"The Elementary Particles" by Michel Houellebecq

French author Michel Houellebecq is - for some reason - a very controversial writer. Any author who explores big ideas tends to be controversial, I suppose, but Houellebecq has been accused of everything from being a nihilist to a misogynist, to racist, to reactionary and just about everything else in between. Personally, I can’t say whether or not Houellebecq holds the views his characters hold or not - he just might; but there is a tendency these days for people to read too much of the author into his or her work, forgetting that the work is fiction and/or a social satire, of which “The Elementary Particles” most definitely is, though this is not to say the novel isn’t packed with big, controversial ideas, nonetheless. 

 

This novel caused quite a stir in France in the early 2000s and it caused some critics to compare him to Camus, Celine and Beckett and caused others to claim he was nothing more than a clever mix of Camus and Bret Easton Ellis due to his graphic depiction of sexuality and other transgressive themes. Either way, no matter what you think, Houellebecq is a very original and unique novelist and once again I am wildly impressed with the work he has done here. 

 

I first became aware of Houellebecq’s work through a novel called “The Possibility of an Island”, a strange, Sci-Fi-esque novel which also explored big themes and ideas - and highly original to boot. 

 

“The Elementary Particles”, written before “Island”, concerns itself with love, death, sex and the collapse of Western civilization; the futile search for meaning, happiness, and the absolute failure of the 60s generation to achieve anything other than self-absorption, narcissism, and half-baked quasi-religious theory and philosophy which ultimately came to nothing. Although these themes can be universally understood and explored, it is France - and Europe in general - that is the target of this book. The main characters, two half-brothers, Bruno and Michel, live very hard, uneventful lives, their mother being a 60s hedonist who abandons them to pursue her hippie lifestyle. Each grows up under completely different circumstances. Bruno, in and out of boarding schools, where he is mercilessly bullied and Michel, who was left to be raised by his grandmother. Bruno, like his mother, is a hedonist, drifting through life and obsessed with sex and hedonistic pleasure, unable to find love, meaning or happiness. Michel, an accomplished molecular biologist, completely turned inward and forgone love in order to immerse himself in his work.
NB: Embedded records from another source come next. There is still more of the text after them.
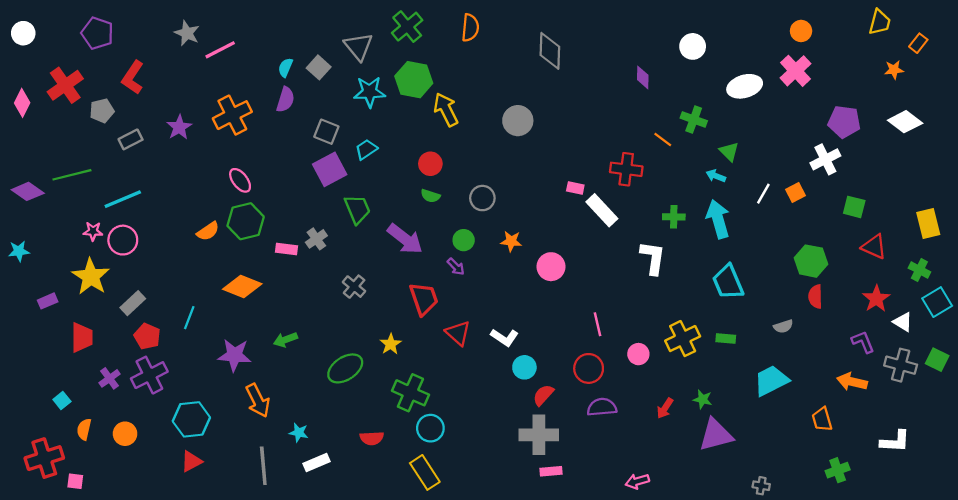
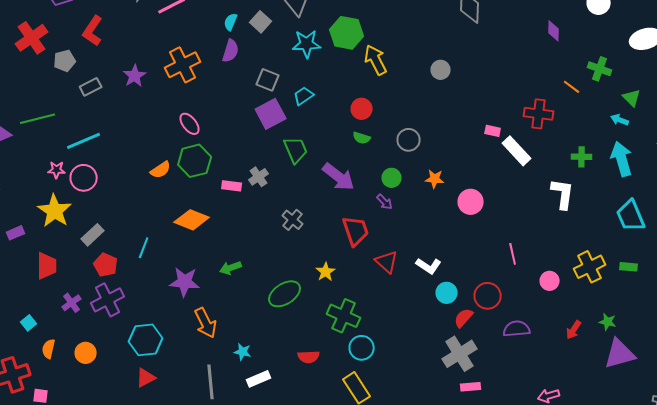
gray circle: (518, 121) -> (441, 70), size x0.7
red circle: (589, 368) -> (488, 296), moved
gray cross: (539, 435) -> (460, 354), turned -32

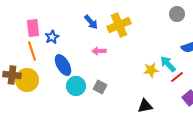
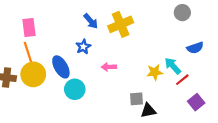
blue star: (52, 37) -> (83, 47), moved
pink arrow: (99, 51) -> (109, 67), moved
yellow circle: (27, 80) -> (33, 74), moved
gray square: (100, 87) -> (137, 99), moved, turned -32

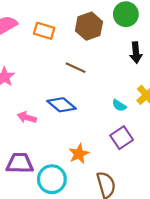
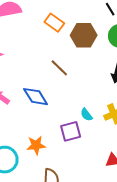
orange rectangle: (44, 31) -> (54, 23), moved
purple square: (122, 138) -> (71, 131), moved

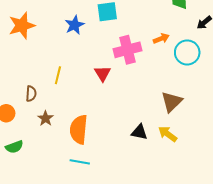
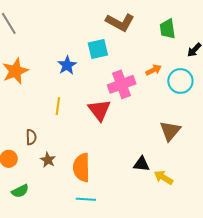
red triangle: (103, 73) -> (99, 110), size x1.4
yellow line: (58, 75) -> (58, 106), moved
yellow arrow: (168, 134) -> (163, 178), moved

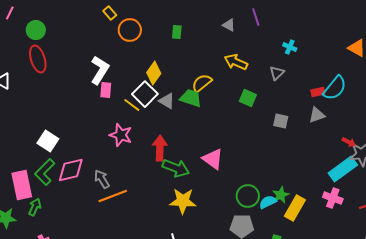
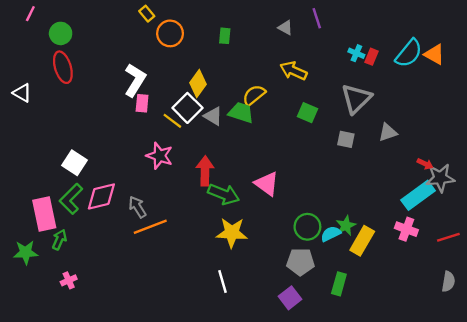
gray triangle: (277, 73) -> (356, 99), moved, size x1.8
cyan semicircle: (335, 88) -> (409, 53), moved
red rectangle: (318, 92) -> (372, 57), moved, turned -56

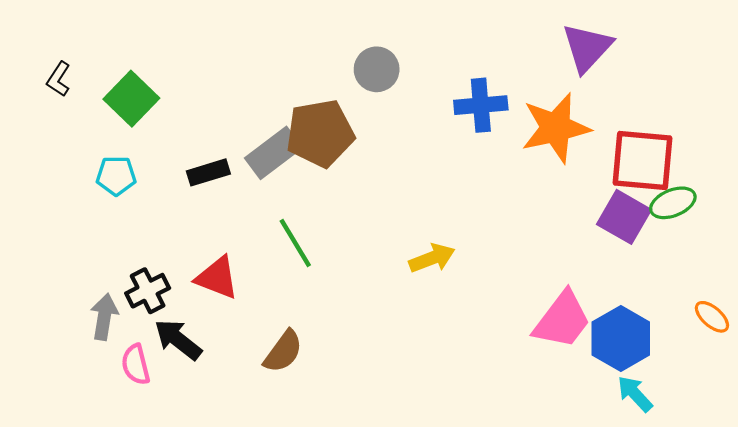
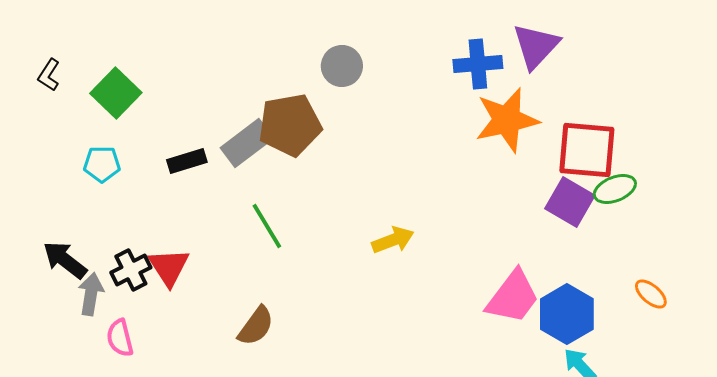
blue cross: (481, 105) -> (478, 64), moved
red triangle: (217, 278) -> (169, 267), moved, turned 36
black arrow: (178, 340) -> (65, 260), moved

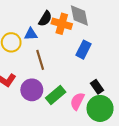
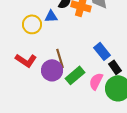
blue rectangle: (83, 50) -> (102, 51), moved, turned -66
brown line: (40, 60) -> (60, 58), moved

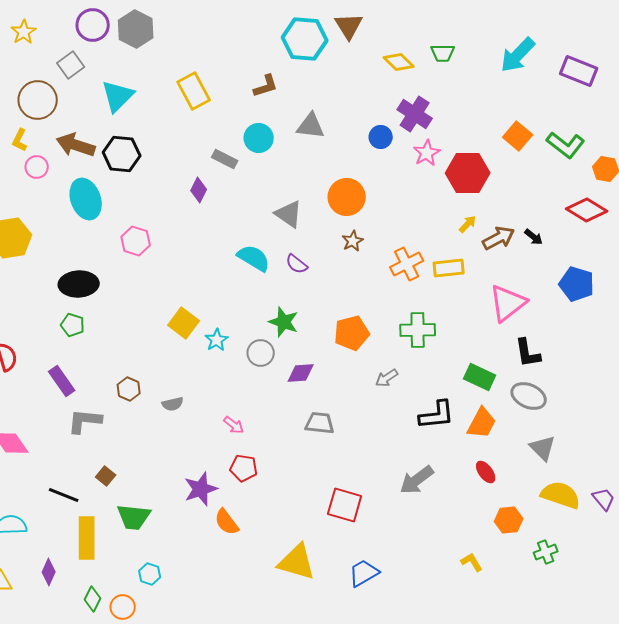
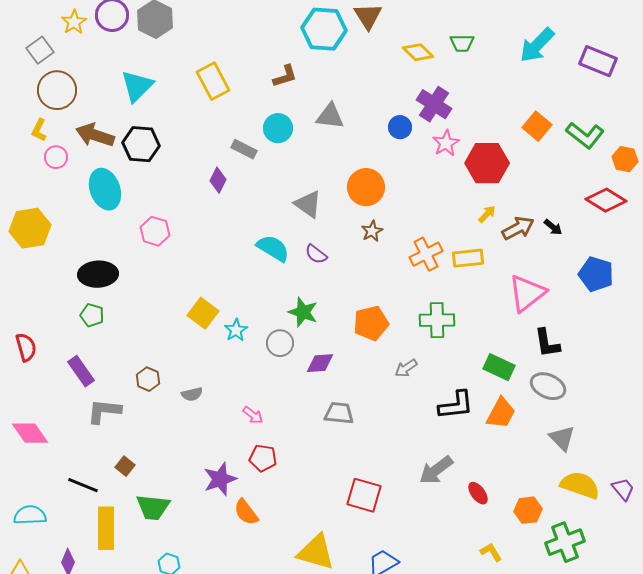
yellow star: (24, 32) -> (74, 22), moved
gray square: (71, 65) -> (40, 50), moved
red ellipse: (486, 472) -> (478, 493), moved
green cross: (546, 552) -> (565, 542), size x1.6

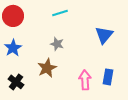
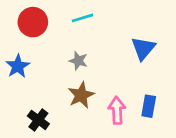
red circle: (13, 16) -> (33, 22), moved
brown star: (47, 68) -> (81, 95), moved
black cross: (16, 82) -> (38, 120), moved

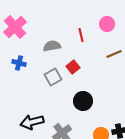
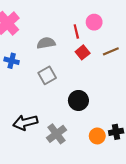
pink circle: (107, 24) -> (94, 22), moved
red square: (73, 67) -> (83, 52), moved

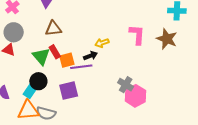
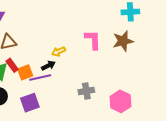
brown star: (167, 39) -> (123, 41), turned -30
gray cross: (126, 85) -> (86, 91), turned -35
pink hexagon: (135, 96) -> (120, 101), moved

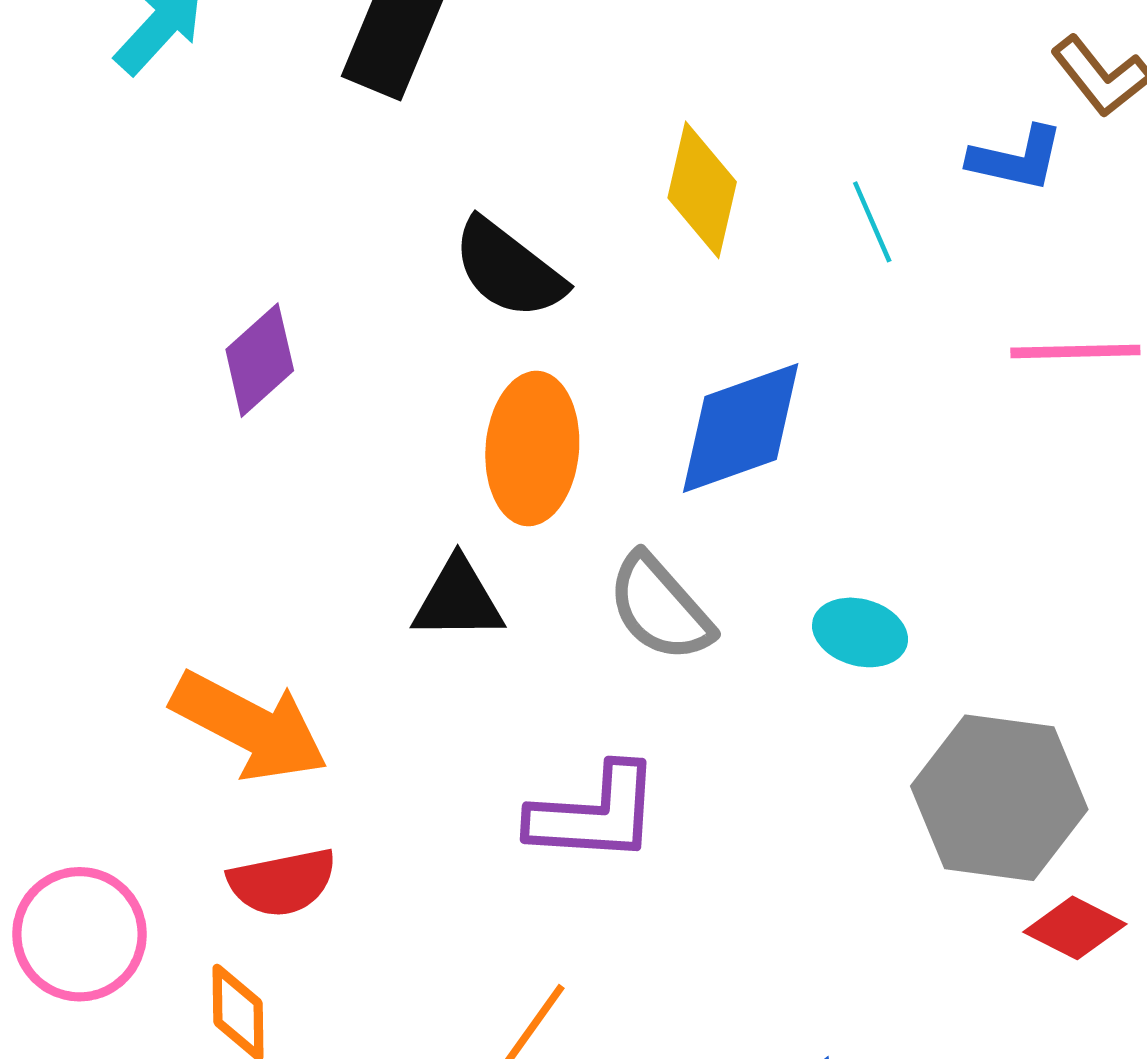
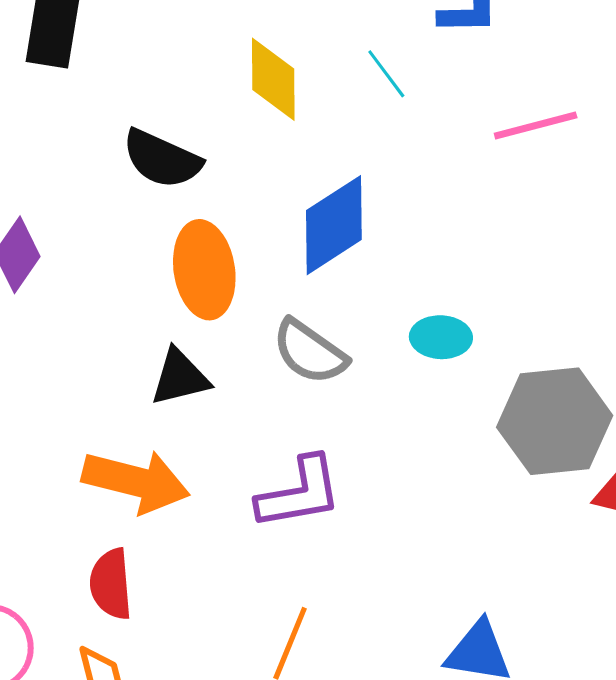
orange arrow: (250, 726) -> (136, 481), moved
red semicircle: (282, 882) -> (111, 584), turned 110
The two brothers meet later in life and the novel follows each of their trajectories, telling them separately, although the two characters meet now and again to pontificate on the meaningless of existence and the complete and utter failure of humanity to have achieved anything of consequence. It is a brutal examination of the legacy of the 60s and the postmodern philosophy which had dominated the late twentieth century. It is bleak, nihilistic - Nietzschean on steroids. 

 

But what is a Houellebecq novel without its bizarre elements and interesting twists, something this novel most certainly has by its epilogue, which puts the whole that came before it in enormous perspective. This novel is less a bleak, nihilistic assessment of late twentieth century man than it is a warning shot across the bow. No matter what your view of life is, this is a book that must be read and digested, although taken for the social satire that is clearly is. Nevertheless, it does not take away from some of the more controversial ideas within. To me, Houellebecq is one of the more original novelists out there today, judging from the two novels I’ve now read. This is a highly recommended read but be forewarned it is not for the meek.